別の男の声だ。やはり部下か何かが傍に居たらしい。

『来い。じゃね~みつきぃー、まったねー』

一瞬、低く冷たい声に変わった。俺への声はあんなに緩くて可愛いのに、部下へ命令を出す際にはあんなにも冷酷に喉を震わせるのか。なんというギャップ、流石はヤクザ。ゾクゾクする、ますます惚れた。

「……あっ、はい! 休めるか分かったらまた連絡っ……電話! 電話してください!」

『おっけー、またねみつきぃ』

電話が切れた。さて、そろそろ彼氏達のところへ戻ってやらなければ。寂しがっているだろうし、俺が抜けてチームはボロボロだろう。まぁ、フタからもう一度電話がかかってくるまでではあるが、また唯一のアタッカーとしてチームを導いてやらなければな。

「ん……?」

なんか、いい勝負してない? そうか、セイカが寝転がっているからアキが本気でアタックを打てず、その結果実力差が縮まったのか。
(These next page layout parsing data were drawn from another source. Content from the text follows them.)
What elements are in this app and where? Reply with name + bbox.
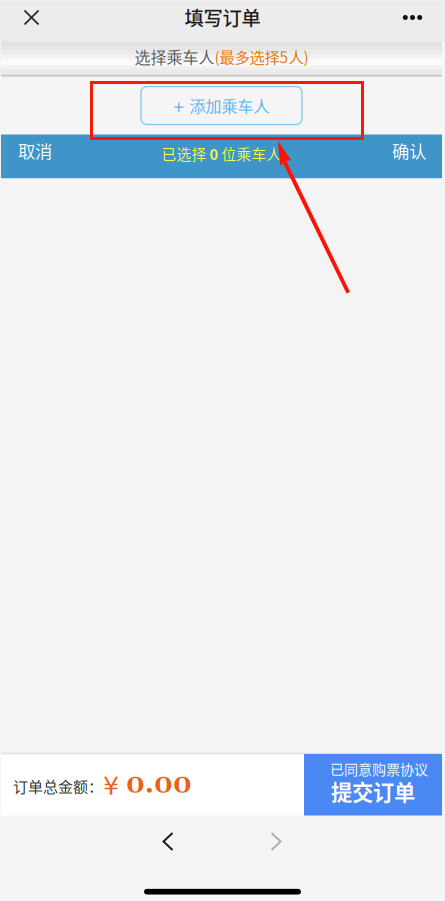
staticText: 提交订单 [331, 776, 415, 807]
button[interactable]: Forward [254, 820, 298, 864]
button[interactable]: 确认 [364, 134, 426, 178]
button[interactable]: More options [389, 0, 436, 34]
staticText: 已同意购票协议 [330, 758, 428, 779]
button[interactable]: 取消 [18, 134, 80, 178]
staticText: 选择乘车人 [134, 45, 214, 68]
button[interactable]: 已同意购票协议 [304, 754, 442, 816]
staticText: 位乘车人 [218, 143, 282, 164]
staticText: 添加乘车人 [190, 94, 270, 117]
staticText: (最多选择5人) [214, 45, 308, 68]
button[interactable]: + [141, 86, 302, 124]
button[interactable]: Close [8, 0, 55, 34]
staticText: 确认 [392, 138, 426, 163]
staticText: 取消 [18, 138, 52, 163]
staticText: 订单总金额： [13, 775, 103, 797]
staticText: ¥ [103, 771, 119, 801]
staticText: 已选择 [162, 143, 210, 164]
button[interactable]: Back [146, 820, 190, 864]
staticText: 填写订单 [184, 3, 260, 31]
staticText: 0.00 [119, 768, 192, 802]
staticText: + [174, 92, 184, 119]
staticText: 0 [210, 143, 218, 164]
(……えっじゃあわたくし戻ったらまた負け始める感じですか?)

全力でぶつかってこそのスポーツだ、セイカを気にしてアキが実力を発揮出来ないなんて、よくない。俺のチームメイトだってたとえボロ負けだとしても本気のアキと戦いたいはずだ。

(…………いやわたくしが戻った途端に負け始めたら、負けの原因アイツやんってなりますぞ。嫌でそそんなの)

俺は対等な試合を楽しむ彼氏達を眺めながら、フタからの電話をテントの下で待つことにした。